Jeder kennt doch feuchtes Toilettenpapier. Und eigentlich jeder, der schon mal im Europa-Park war, hat möglicherweise diese Sprühspender gesehen, die in den Kabinen neben den Kloschüsseln hängen, mit denen man das Toilettenpapier einsprühen kann. Nun lasst mich Euch eines sagen: Feuchtes Toilettenpapier und eingesprühtes Toilettenpapier – das ist NICHT dasselbe! Die Spender enthalten ein Desinfektionsmittel auf Alkoholbasis, das man dazu verwendet, vor dem Toilettengang die Toilettenbrille abzuwischen und damit zu desinfizieren (man weiß ja nie, was der “Vorgänger” auf der Toilette von persönlicher Hygiene hält oder ob er sowas überhaupt kennt). Es ist nicht dazu geeignet, sich nach dem Stuhlgang den Hintern abzuwischen. Nun gut, es ist nicht schlimm, wenn man beim Desinfizieren der Klobrille vielleicht ein paar Tropfen auf die Haut kriegt. Aber der Darmausgang ist nun mal mit extrem vielen Nervenendigungen versehen und entsprechend empfindlich.

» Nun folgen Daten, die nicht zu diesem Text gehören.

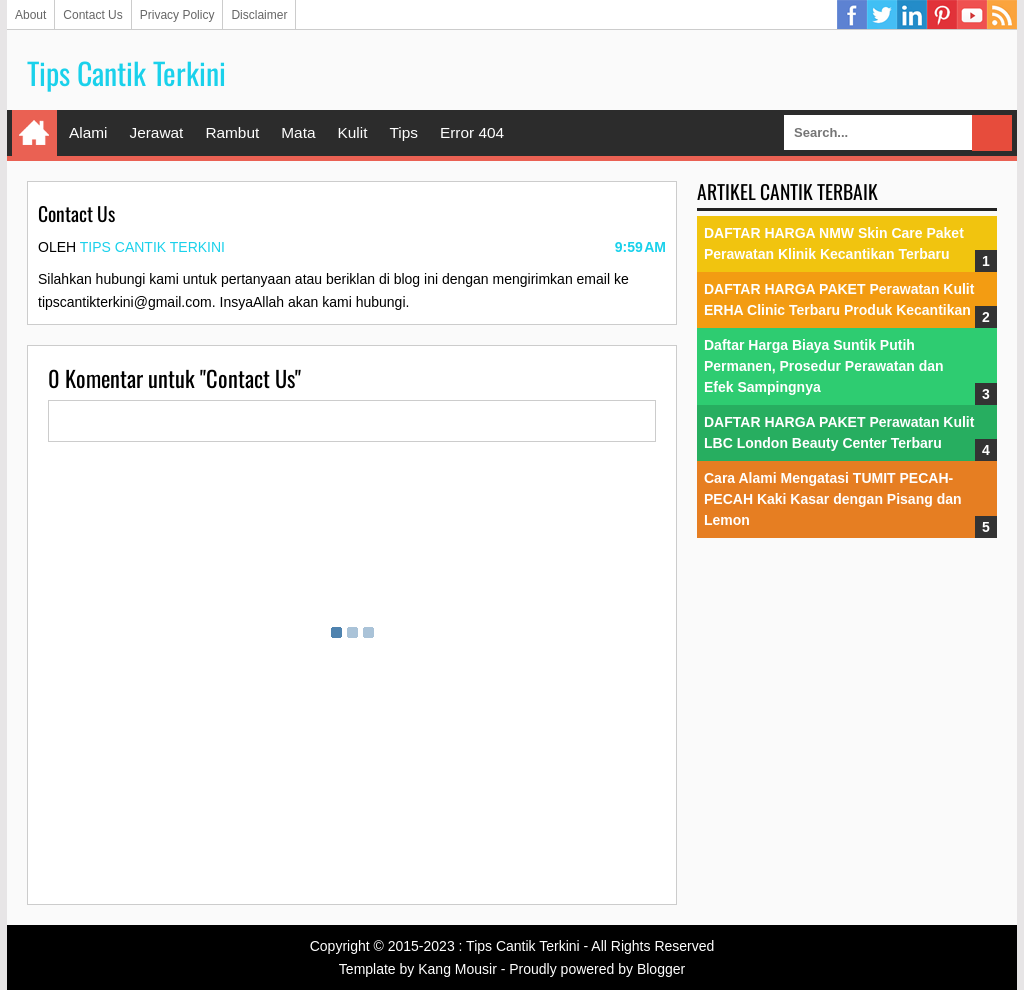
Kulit (352, 132)
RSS (1002, 15)
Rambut (232, 132)
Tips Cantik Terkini (126, 72)
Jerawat (156, 132)
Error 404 (472, 132)
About (30, 15)
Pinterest (942, 15)
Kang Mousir (457, 969)
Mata (298, 132)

Der Mann in der Toilette hatte also sein Geschäft verrichtet, dann hat er zwei oder drei Blatt Toilettenpapier genommen, ordentlich mit Desinfektionsmittel getränkt und sich den Hintern damit abgewischt. Erschrocken durch den plötzlichen Schmerzreiz sei er aufgesprungen, wobei die an seinen Knöcheln hängende Hose seine Beine blockierte und es ihn der Länge nach hinschlug. Meine Frage, ob er sich bei dem Sturz verletzt habe, verneinte er. Er sei gegen die Tür der Kabine geprallt und daran heruntergerutscht, bis er in der Position angekommen war, in der er sich nun befand.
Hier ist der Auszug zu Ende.